WORK INSTRUCTION: Lift every line from the entries that includes the word "SaigonDoor".

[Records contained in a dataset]
"""
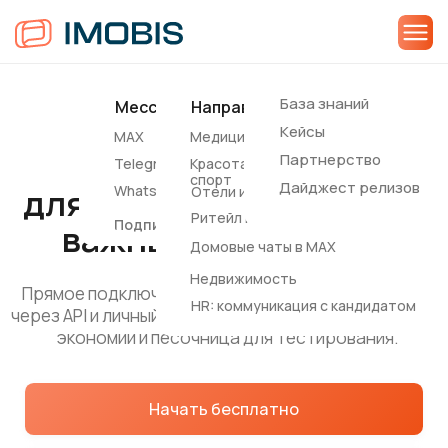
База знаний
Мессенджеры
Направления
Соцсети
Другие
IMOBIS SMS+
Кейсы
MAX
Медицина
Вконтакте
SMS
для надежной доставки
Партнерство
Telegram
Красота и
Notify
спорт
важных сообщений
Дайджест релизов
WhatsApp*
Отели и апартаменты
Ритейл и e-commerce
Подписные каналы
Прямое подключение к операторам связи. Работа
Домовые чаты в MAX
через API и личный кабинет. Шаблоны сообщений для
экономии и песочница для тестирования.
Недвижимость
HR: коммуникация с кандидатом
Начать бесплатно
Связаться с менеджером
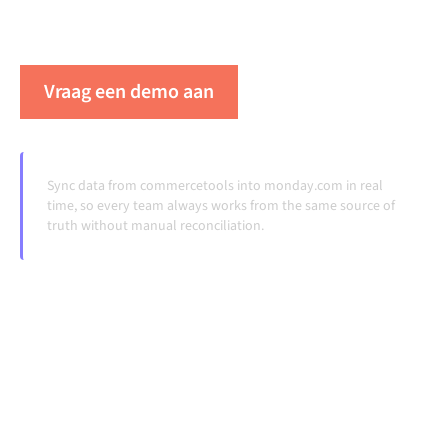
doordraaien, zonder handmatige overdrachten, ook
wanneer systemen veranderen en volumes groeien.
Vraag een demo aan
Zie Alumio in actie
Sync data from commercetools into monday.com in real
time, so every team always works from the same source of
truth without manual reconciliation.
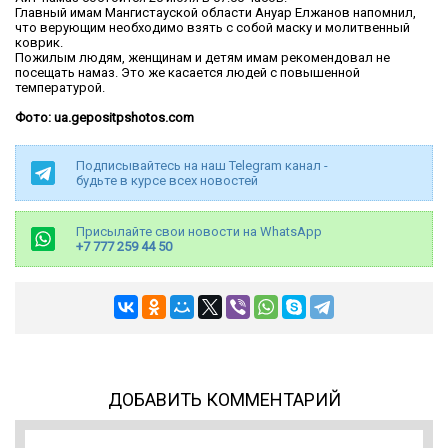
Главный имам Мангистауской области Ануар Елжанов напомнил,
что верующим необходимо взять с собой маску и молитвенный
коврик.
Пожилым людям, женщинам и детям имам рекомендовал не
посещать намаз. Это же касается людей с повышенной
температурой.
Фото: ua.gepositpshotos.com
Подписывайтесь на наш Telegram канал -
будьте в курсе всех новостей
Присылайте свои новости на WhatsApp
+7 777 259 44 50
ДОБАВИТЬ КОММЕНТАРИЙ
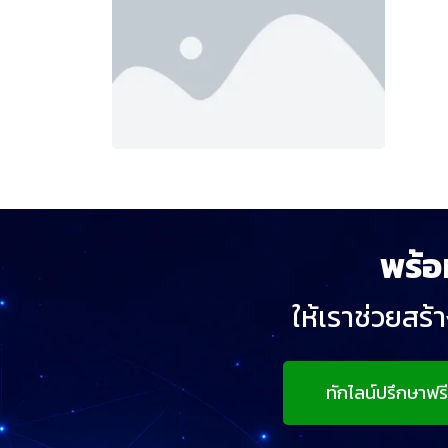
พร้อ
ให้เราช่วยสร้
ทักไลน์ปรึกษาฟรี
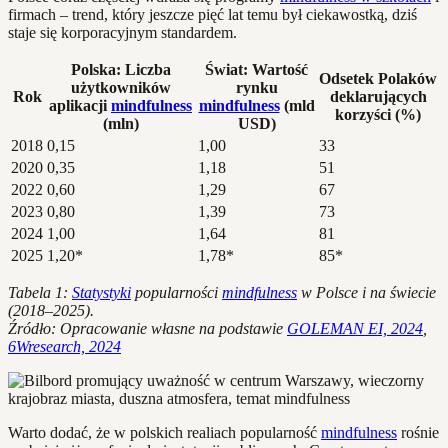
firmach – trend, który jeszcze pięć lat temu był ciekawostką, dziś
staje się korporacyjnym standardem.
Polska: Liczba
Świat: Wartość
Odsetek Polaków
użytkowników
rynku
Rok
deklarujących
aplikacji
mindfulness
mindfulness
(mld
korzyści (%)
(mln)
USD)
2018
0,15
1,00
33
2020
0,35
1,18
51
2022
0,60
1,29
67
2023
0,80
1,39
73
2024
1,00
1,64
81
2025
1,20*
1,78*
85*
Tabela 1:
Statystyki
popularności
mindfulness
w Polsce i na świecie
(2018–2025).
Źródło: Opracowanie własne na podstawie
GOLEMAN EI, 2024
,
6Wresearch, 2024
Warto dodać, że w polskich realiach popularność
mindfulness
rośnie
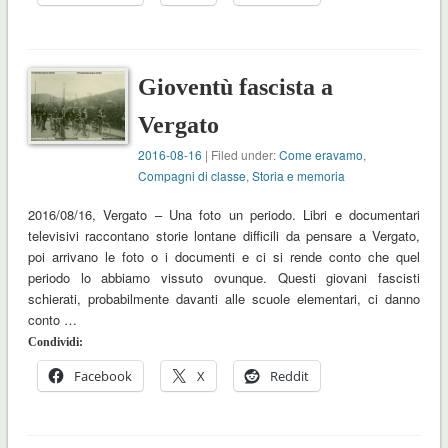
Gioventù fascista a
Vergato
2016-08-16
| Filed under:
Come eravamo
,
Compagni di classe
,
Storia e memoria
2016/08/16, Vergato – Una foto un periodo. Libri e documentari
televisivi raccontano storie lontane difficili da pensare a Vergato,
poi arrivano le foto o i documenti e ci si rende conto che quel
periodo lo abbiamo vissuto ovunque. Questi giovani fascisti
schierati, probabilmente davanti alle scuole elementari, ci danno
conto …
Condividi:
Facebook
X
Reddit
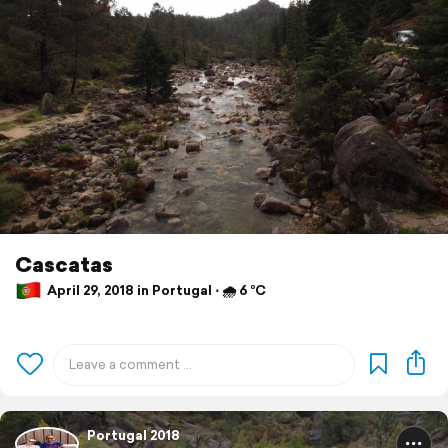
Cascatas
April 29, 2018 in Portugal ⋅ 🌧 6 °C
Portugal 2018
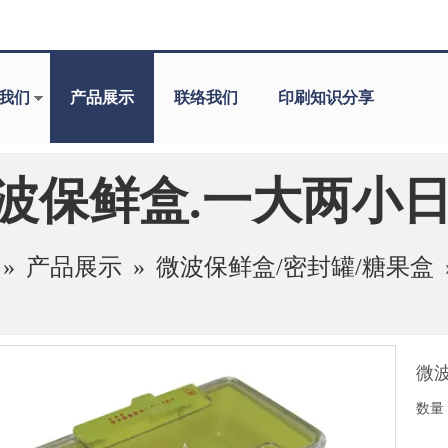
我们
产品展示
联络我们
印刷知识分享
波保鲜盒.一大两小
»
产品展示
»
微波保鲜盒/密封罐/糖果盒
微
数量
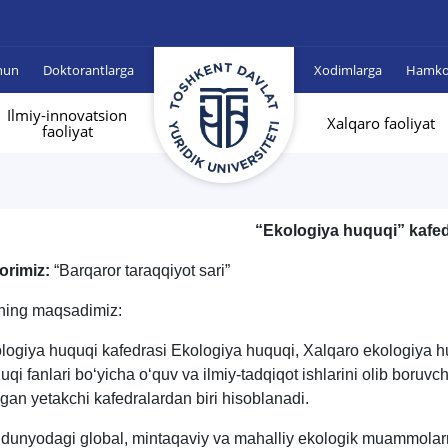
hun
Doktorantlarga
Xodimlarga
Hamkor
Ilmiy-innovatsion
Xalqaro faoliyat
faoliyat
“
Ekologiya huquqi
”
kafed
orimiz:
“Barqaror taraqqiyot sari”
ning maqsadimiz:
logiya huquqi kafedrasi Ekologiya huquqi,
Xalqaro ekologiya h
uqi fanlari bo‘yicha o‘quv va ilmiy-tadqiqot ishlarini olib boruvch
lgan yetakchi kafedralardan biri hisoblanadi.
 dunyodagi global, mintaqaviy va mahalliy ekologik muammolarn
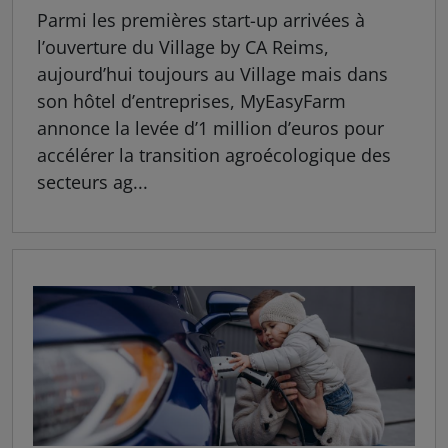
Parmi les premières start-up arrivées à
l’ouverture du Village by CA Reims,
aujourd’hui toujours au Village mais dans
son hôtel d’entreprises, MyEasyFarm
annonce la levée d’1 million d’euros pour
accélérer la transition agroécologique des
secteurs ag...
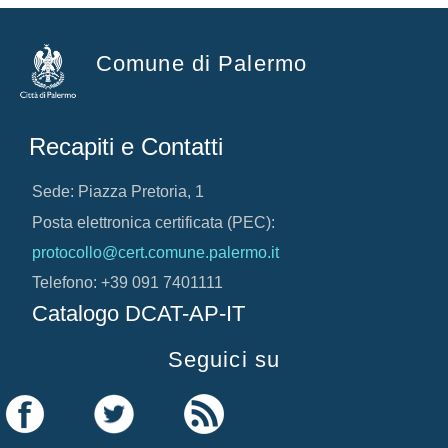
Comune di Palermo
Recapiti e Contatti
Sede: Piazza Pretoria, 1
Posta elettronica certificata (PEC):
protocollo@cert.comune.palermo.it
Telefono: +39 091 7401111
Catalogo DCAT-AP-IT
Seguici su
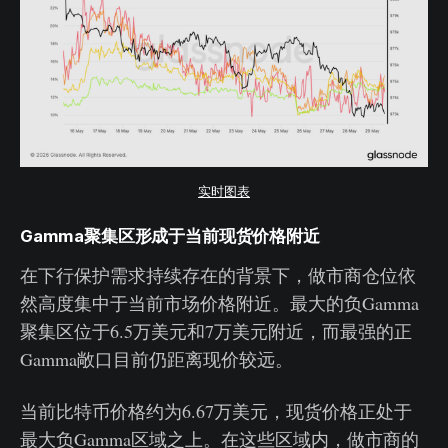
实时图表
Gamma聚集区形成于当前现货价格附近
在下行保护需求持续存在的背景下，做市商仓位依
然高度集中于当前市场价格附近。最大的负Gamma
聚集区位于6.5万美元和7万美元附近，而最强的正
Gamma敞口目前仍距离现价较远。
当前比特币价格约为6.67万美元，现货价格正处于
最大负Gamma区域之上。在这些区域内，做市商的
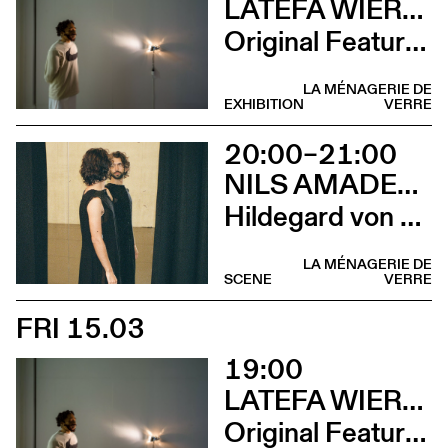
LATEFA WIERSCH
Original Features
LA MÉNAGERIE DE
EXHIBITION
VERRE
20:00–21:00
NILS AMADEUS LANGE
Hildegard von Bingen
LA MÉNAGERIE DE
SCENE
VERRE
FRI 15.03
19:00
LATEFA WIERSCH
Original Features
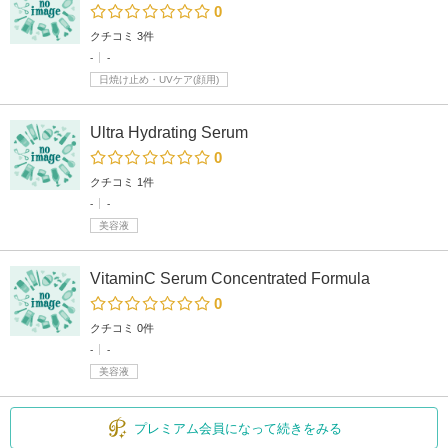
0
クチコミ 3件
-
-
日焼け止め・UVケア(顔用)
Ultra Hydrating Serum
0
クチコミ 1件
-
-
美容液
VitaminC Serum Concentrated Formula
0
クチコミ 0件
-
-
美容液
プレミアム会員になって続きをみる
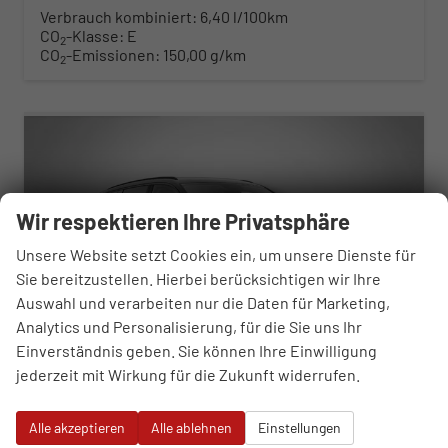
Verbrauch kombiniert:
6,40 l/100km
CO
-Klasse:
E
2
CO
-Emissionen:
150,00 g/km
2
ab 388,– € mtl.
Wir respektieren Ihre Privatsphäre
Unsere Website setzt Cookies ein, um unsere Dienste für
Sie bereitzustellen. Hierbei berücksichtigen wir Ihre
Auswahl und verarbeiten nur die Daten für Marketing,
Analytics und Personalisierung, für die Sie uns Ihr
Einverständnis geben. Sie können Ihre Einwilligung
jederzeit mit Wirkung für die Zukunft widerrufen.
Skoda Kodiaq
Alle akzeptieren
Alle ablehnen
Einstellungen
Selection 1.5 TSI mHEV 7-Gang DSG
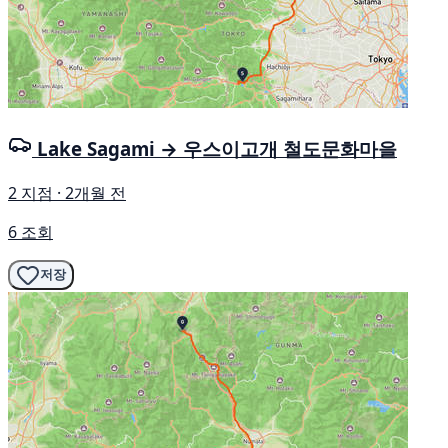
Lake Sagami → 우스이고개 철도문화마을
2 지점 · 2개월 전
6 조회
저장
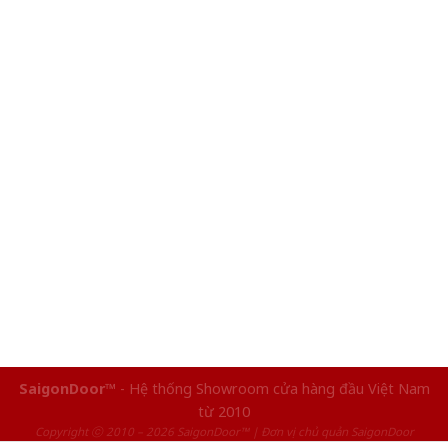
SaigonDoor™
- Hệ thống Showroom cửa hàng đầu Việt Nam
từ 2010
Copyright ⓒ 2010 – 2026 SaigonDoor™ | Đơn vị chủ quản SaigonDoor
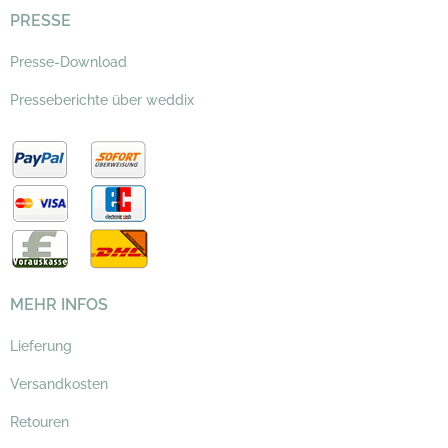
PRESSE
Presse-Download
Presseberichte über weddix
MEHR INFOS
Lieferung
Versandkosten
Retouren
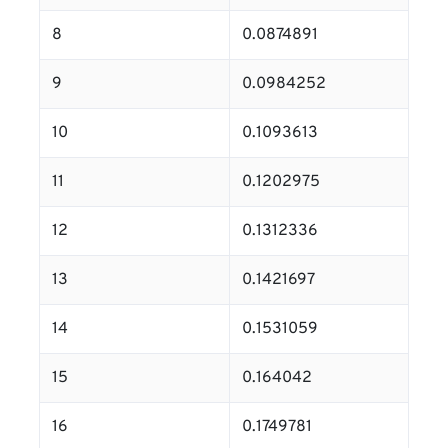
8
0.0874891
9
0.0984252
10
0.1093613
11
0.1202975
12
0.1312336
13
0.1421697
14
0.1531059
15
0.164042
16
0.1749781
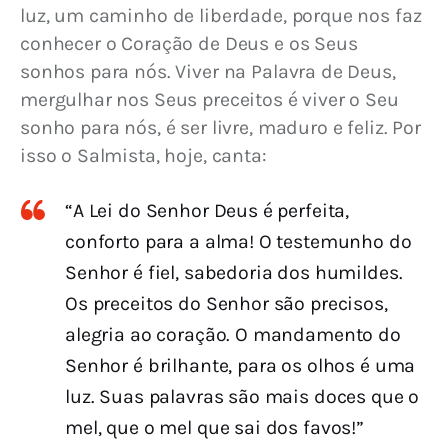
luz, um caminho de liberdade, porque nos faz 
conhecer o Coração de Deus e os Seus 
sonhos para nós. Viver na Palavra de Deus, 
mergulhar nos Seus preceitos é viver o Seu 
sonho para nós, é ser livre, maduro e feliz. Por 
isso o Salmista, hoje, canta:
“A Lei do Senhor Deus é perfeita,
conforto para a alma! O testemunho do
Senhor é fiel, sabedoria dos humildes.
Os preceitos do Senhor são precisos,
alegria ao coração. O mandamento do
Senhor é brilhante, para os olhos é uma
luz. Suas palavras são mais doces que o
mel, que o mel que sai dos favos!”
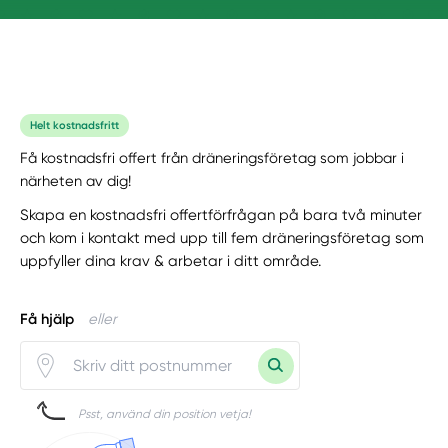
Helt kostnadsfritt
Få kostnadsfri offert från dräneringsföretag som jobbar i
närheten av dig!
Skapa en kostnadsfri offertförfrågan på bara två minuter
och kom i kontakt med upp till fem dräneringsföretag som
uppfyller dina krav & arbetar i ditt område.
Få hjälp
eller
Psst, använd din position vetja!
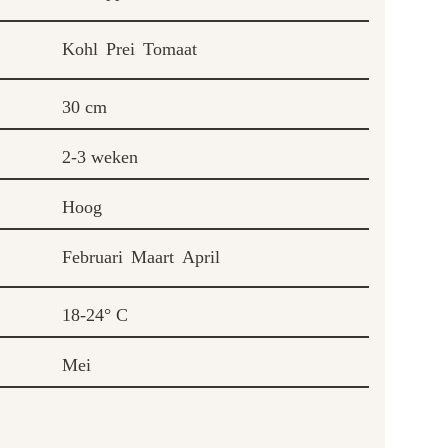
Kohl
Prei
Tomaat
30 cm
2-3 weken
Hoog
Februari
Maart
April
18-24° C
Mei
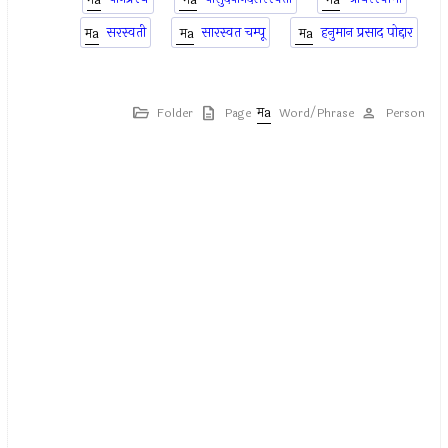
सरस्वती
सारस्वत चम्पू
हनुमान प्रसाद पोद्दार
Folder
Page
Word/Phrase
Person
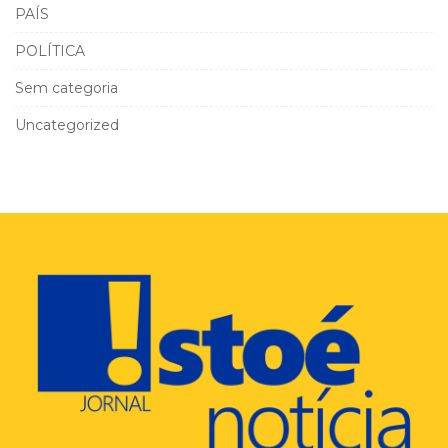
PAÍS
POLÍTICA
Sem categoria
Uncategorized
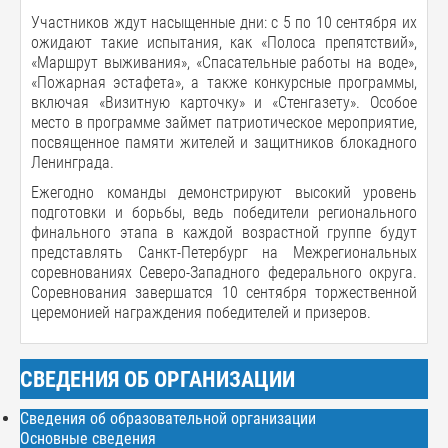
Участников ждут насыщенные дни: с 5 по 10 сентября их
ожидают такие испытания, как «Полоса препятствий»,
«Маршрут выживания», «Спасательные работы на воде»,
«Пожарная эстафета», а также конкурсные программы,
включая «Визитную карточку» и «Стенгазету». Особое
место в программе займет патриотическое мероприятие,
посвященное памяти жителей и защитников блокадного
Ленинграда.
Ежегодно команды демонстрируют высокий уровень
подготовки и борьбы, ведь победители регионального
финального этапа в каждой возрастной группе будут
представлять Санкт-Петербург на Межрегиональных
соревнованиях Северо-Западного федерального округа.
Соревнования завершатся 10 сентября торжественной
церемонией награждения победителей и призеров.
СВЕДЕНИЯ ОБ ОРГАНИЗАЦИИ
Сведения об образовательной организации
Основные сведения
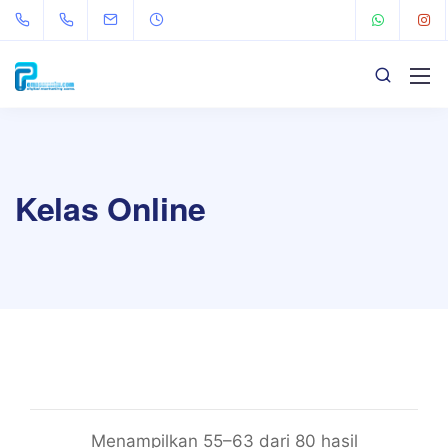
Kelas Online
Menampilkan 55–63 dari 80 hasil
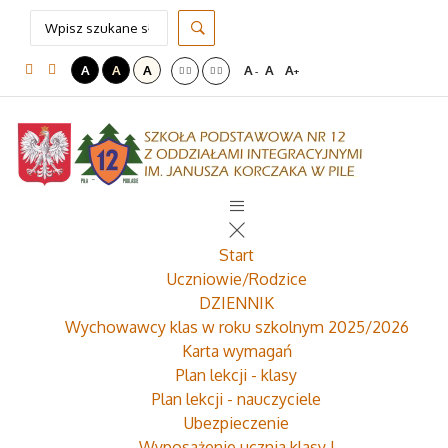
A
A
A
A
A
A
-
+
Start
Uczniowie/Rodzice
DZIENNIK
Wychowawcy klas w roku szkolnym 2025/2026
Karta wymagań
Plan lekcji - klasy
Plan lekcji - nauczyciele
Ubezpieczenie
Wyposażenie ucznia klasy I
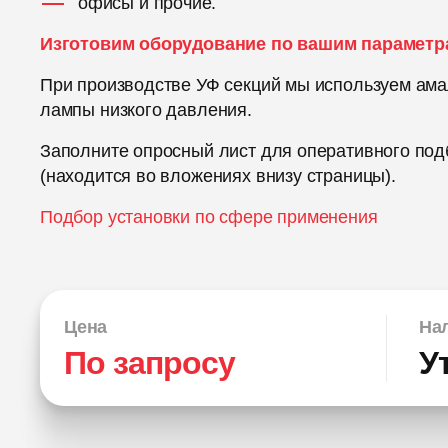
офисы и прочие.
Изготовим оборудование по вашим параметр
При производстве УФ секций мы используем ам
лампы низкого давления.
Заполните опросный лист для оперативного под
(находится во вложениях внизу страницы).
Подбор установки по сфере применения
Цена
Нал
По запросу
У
"""
TASK OUTPUT:
SaigonDoor™
Copyright ⓒ 2010 – 2026 SaigonDoor™ | Đơn vị chủ quản SaigonDoor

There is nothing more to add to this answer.